Ormai possiamo dirlo: la squadra di Gasperini offre un calcio molto propositivo, volto all'attacco ma segna poco. Si dava la colpa a Dovbyk, a Ferguson ma ora anche con Malen la situazione migliora molto relativamente.
Contro il Milan abbiamo visto una squadra che girava intorno al fortino innalzato da Allegri, ma senza mai cercare di entrare in area con il dribbling e gli scambi brevi, tipo triangolazione. Tanti cross che fatalmente finivano respinti dai difensori nerazzurri.
Come spesso accade nel calcio, ha segnato la formazione che non lo meritava.
Poi altro assedio romanista fino al rigore realizzato da Pellegrini.
Seguendo i numeri, oggi la Roma ha l'ottavo attacco della Serie A con 27 reti realizzate in 22 incontri ( media di 1,22 a partita). L'Inter capolista ha la media di 2,27 a partita. La Roma non sta certo andando male, anzi è vero il contrario: ora è al terzo posto, con 43 punti al pari del Napoli. Finora ha realizzato 14 vittorie, 1 pareggio e 7 sconfitte.
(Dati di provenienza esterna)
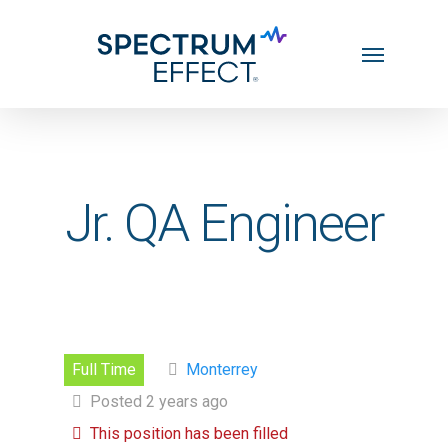
Skip
Menu
to
main
content
Jr. QA Engineer
Full Time
Monterrey
Posted 2 years ago
This position has been filled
E quindi, l'unico dato in contro-tendenza è appunto la sterilità offensiva, ovvero il numero che la squadra deve migliorare se vuole crescere e ottenere assolutamente almeno la qualificazione in Champions League.
Come fare?
Senza dubbio la grande robustezza difensiva dipende anche dalle caratteristiche da incontristi dei due centrocampisti centrali. Forse le ali di centrocampo dovrebbero tirare meglio e di più in porta. In realtà stanno mancando i gol dei trequartisti. Soulè è fermo a quota 6 reti e si tratta del miglior cannoniere giallorosso.
Ma se andiamo a vedere la classifica dei passaggi riusciti, Cristante è il primo romanista ed è soltanto il numero 14 della speciale classifica. Konè, l'altro centrale titolare, è il numero 18.
Con questo voglio dire che il problema offensivo della Roma dipende non soltanto dalla sterilità dei centravanti ma anche dalla scarsa attitudine al passaggio preciso dei centrocampisti e dei trequartisti che tirano poco e passano poco. non è un caso se il giocatore con maggior tecnica e classe, Paulo Dybala, in 17 incontri disputati ha segnato 2 reti e realizzato 3 assist.
Prima di prendercela con Ferguson e Malen, eventualmente, ricordiamoci di questi dati: scarsa attitudine a passare da parte dei centrocampisti e trequartisti e di questi il miglior realizzatore è Soulè con sole 6 reti in 22 incontri disputati.